Regardless. I read here that I need to install windows using a GPT UEFI USB Key formatted with FAT32 only. More than that there are specific instructions to force UEFI only in BIOS. Then I have to remove every USB device, SATA device, and put the USB installation key in a USB3.0 back pannel I/O port. Yikes, these M.2 drives are very picky. The drive I got cannot use MBR, and thus it can't be used as a clone of a SSD that was installed using MBR. So, fresh install only. Or so I've read...off to it then...

EDIT: It worked!

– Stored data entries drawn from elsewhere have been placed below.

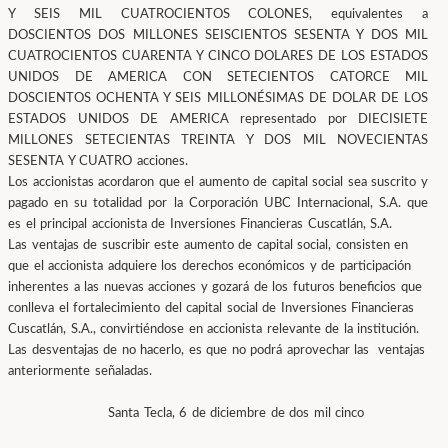
Y SEIS MIL CUATROCIENTOS COLONES, equivalentes a
DOSCIENTOS DOS MILLONES SEISCIENTOS SESENTA Y DOS MIL
CUATROCIENTOS CUARENTA Y CINCO DOLARES DE LOS ESTADOS
UNIDOS DE AMERICA CON SETECIENTOS CATORCE MIL
DOSCIENTOS OCHENTA Y SEIS MILLONÉSIMAS DE DOLAR DE LOS
ESTADOS UNIDOS DE AMERICA representado por DIECISIETE
MILLONES SETECIENTAS TREINTA Y DOS MIL NOVECIENTAS
SESENTA Y CUATRO acciones.
Los accionistas acordaron
que el aumento de capital social sea suscrito y
pagado en su totalidad por la Corporación UBC Internacional, S.A. que
es el principal accionista de Inversiones Financieras Cuscatlán, S.A.
Las ventajas de suscribir este aumento de capital social, consisten en
que el accionista adquiere los derechos económicos y de participación
inherentes a las nuevas acciones y gozará de los futuros beneficios que
conlleva el fortalecimiento del capital social de Inversiones Financieras
Cuscatlán, S.A., convirtiéndose en accionista relevante de la institución.
Las desventajas de no hacerlo, es que no podrá aprovechar las ventajas
anteriormente señaladas.
Santa Tecla, 6 de diciembre de dos mil cinco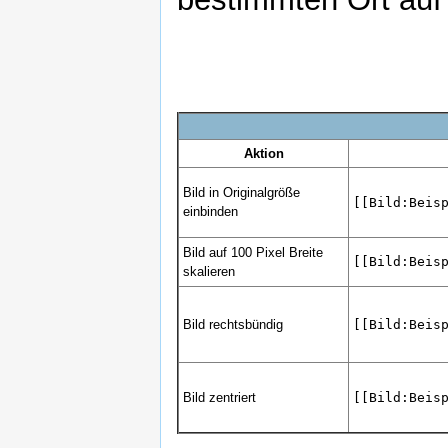
Aktion
Bild in Originalgröße
[[Bild:Beis
einbinden
Bild auf 100 Pixel Breite
[[Bild:Beis
skalieren
Bild rechtsbündig
[[Bild:Beis
Bild zentriert
[[Bild:Beis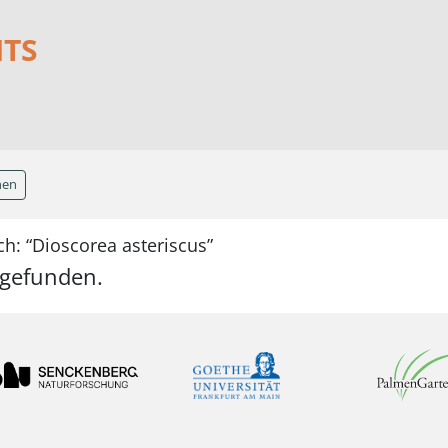
NTS
hen
h: “Dioscorea asteriscus”
 gefunden.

Specifically this worked:

 
  • Using Rufus should work, but use FAT32 for formatting and GPT. The USB flash drive should be in one of the USB ports on the board's IO panel on the back of the PC.
  • Start over with the UEFI/BIOS settings, select Load UEFI Defaults in the Exit screen.
  • Then in the Boot screen, at the bottom find the option CSM. Click on that to open that screen.
  • Find the Launch Storage OpROM Policy option, and select UEFI Only. Go back to Exit screen, select Save and Exit. Then go right back into the UEFI/BIOS.
  • Now select the entry for the USB flash drive that has "UEFI:" in it.  Then select Save and Exit on the Exit screen and it should boot the Win 8 installer on the flash drive.
  • It is important to ONLY have the SM951 connected to the board, all other SSDs or HDDs should have their power cables removed during the Win 8 installation.
  • When the Win 8 installation begins, select the Custom Installation option. If the SM951 appears with any partitions on it, delete them with the options on that screen. After the SM951 has no partitions left, click the New button on that screen. You'll see a message about Windows creating extra partitions, just click Ok. You then should have four partitions on the SM 951. If the main partition is not highlighted, select it. Now continue the installation.

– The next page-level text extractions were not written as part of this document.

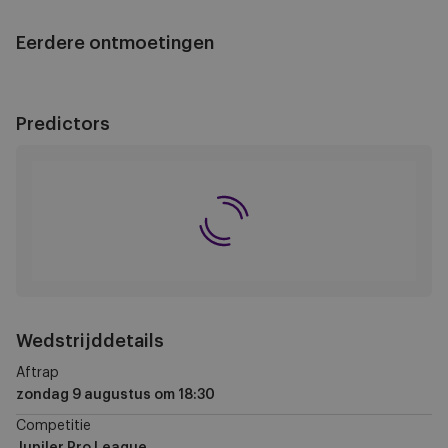
Eerdere ontmoetingen
Predictors
Wedstrijddetails
Aftrap
zondag 9 augustus
om
18:30
Competitie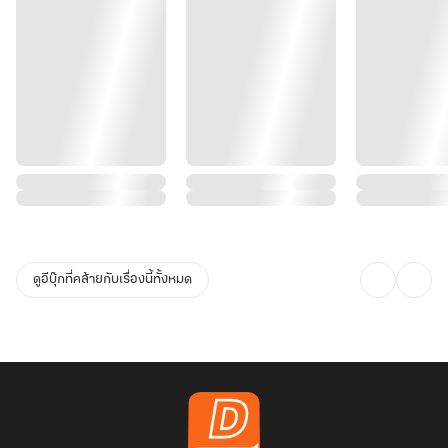
ดูอีบุ๊กที่คล้ายกับเรื่องนี้ทั้งหมด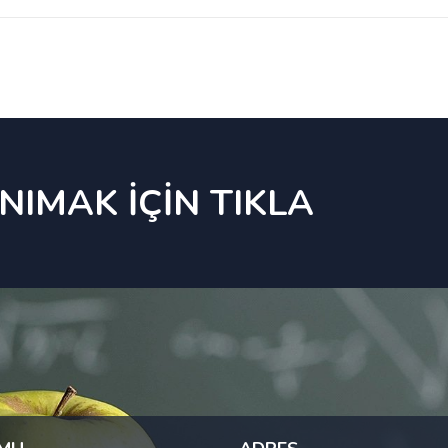
NIMAK İÇİN TIKLA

Now I just have to bite the bullet and set everything (EVERYTHING) back up again. Luckily my old/template drive is a simple F11 key away from booting.

UPDATE:

Well, I managed to get most of my installation up again. Took about a week. I'm only going back and forth between drives for a few little things here and there now. Interestingly, the Ultra fast boot option in my UEFI says that it only works in windows 8.1 but it works with 10 also. I can boot from button press to desktop in 9 seconds. 12 seconds with fast boot enabled and about 20 disabled. This is an HTPC, so when I select HTPC on my universal remote windows is just loading Kodi by the time the TV's input is changed over to it. Good upgrade overall, but now I'm limited to 1 VGA card. I'll have to think hard about a GTX 980ti instead of the 970 I bought and returned (good thing It had a defective fan).